🤖 AI Summary
This work addresses the limitations of existing neural architecture search (NAS) methods, which are either confined to narrow predefined search spaces or suffer from inefficiency and bias when leveraging large language models (LLMs) for open-ended exploration. To overcome these challenges, the authors propose a semi-automated NAS framework that constructs a prior-informed, open search space by structurally modeling architectural knowledge extracted from scientific literature. The framework integrates the FairNAD algorithm with multiple fairness-aware mutation mechanisms—including fair sampling, Pareto-aware selection, and LLM-driven iterative refinement—to enable efficient, diverse, and high-quality architecture discovery. Empirical evaluations demonstrate consistent improvements over state-of-the-art methods, achieving accuracy gains of 0.84%, 2.17%, and 2.35% on CIFAR-10, CIFAR-100, and ImageNet16-120, respectively.
📝 Abstract
Current neural architecture search (NAS) methods are often limited by their predefined, restrictive search spaces.
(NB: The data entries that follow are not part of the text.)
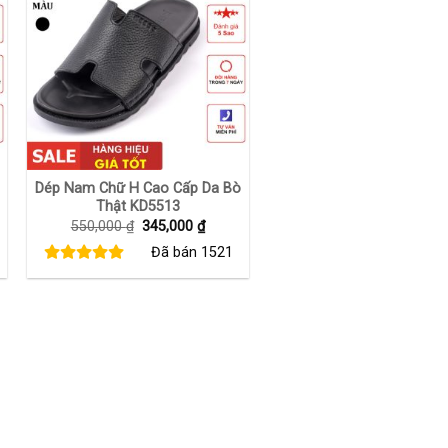
+
Dép Nam Chữ H Cao Cấp Da Bò
Thật KD5513
Giá
Giá
550,000
₫
345,000
₫
gốc
hiện
Đã bán
1521
là:
tại
550,000 ₫.
là:
00 ₫.
345,000 ₫.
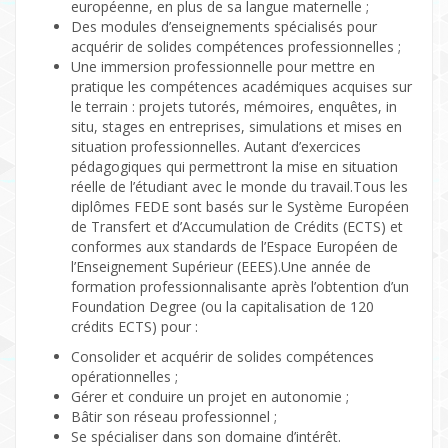
européenne, en plus de sa langue maternelle ;
Des modules d’enseignements spécialisés pour
acquérir de solides compétences professionnelles ;
Une immersion professionnelle pour mettre en
pratique les compétences académiques acquises sur
le terrain : projets tutorés, mémoires, enquêtes, in
situ, stages en entreprises, simulations et mises en
situation professionnelles. Autant d’exercices
pédagogiques qui permettront la mise en situation
réelle de l’étudiant avec le monde du travail.Tous les
diplômes FEDE sont basés sur le Système Européen
de Transfert et d’Accumulation de Crédits (ECTS) et
conformes aux standards de l’Espace Européen de
l’Enseignement Supérieur (EEES).Une année de
formation professionnalisante après l’obtention d’un
Foundation Degree (ou la capitalisation de 120
crédits ECTS) pour :
Consolider et acquérir de solides compétences
opérationnelles ;
Gérer et conduire un projet en autonomie ;
Bâtir son réseau professionnel ;
Se spécialiser dans son domaine d’intérêt.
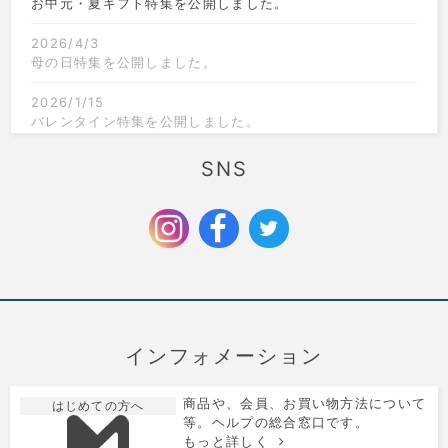
お中元・夏ギフト特集を公開しました。
2026/4/3
母の日特集を公開しました。
2026/1/15
バレンタイン特集を公開しました。
2025/12/1
SNS
クリスマス限定のラッピングを追加しました。
2025/9/6
お歳暮特集を公開しました。
インフォメーション
商品や、会員、お買い物方法について
はじめての方へ
等。ヘルプの総合窓口です。
もっと詳しく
While recent large language model (LLM)-assisted NAS methods enable open-ended search spaces, they often suffer from inefficient exploration due to biased or low-quality design ideas. To address these issues, we propose to semi-automatically structure model design knowledge to guide the search process. Our approach first defines a high-level structural template of architectural attributes. An LLM then populates this template by analyzing papers, creating a rich and diverse search space that embodies this structured design knowledge. To efficiently explore this vast space, we introduce FairNAD, using a multi-type mutation that enables broad exploration through mutation with fair idea sampling, Pareto-aware mutation, LLM-driven iterative mutation, and a fine-grained feedback loop. We demonstrate the effectiveness of FairNAD in discovering high-performing architectures that yield 0.84, 2.17, and 2.35 points improvement on CIFAR-10, CIFAR-100, and ImageNet16-120, respectively, compared to current state-of-the-art methods.